A complete, exact copy of the records is needed here.
════════════════
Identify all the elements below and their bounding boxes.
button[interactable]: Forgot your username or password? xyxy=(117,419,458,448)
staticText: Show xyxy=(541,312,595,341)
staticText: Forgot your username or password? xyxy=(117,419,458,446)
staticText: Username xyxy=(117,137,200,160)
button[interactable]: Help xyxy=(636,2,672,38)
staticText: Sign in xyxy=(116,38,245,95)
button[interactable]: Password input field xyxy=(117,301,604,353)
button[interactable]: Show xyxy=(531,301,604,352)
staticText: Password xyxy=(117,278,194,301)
════════════════
WRITTEN SOLUTION =
Identify all the elements below and their bounding boxes.
button[interactable]: Forgot your username or password? xyxy=(117,419,458,448)
staticText: Show xyxy=(541,312,595,341)
staticText: Forgot your username or password? xyxy=(117,419,458,446)
staticText: Username xyxy=(117,137,200,160)
button[interactable]: Help xyxy=(636,2,672,38)
staticText: Sign in xyxy=(116,38,245,95)
button[interactable]: Password input field xyxy=(117,301,604,353)
button[interactable]: Show xyxy=(531,301,604,352)
staticText: Password xyxy=(117,278,194,301)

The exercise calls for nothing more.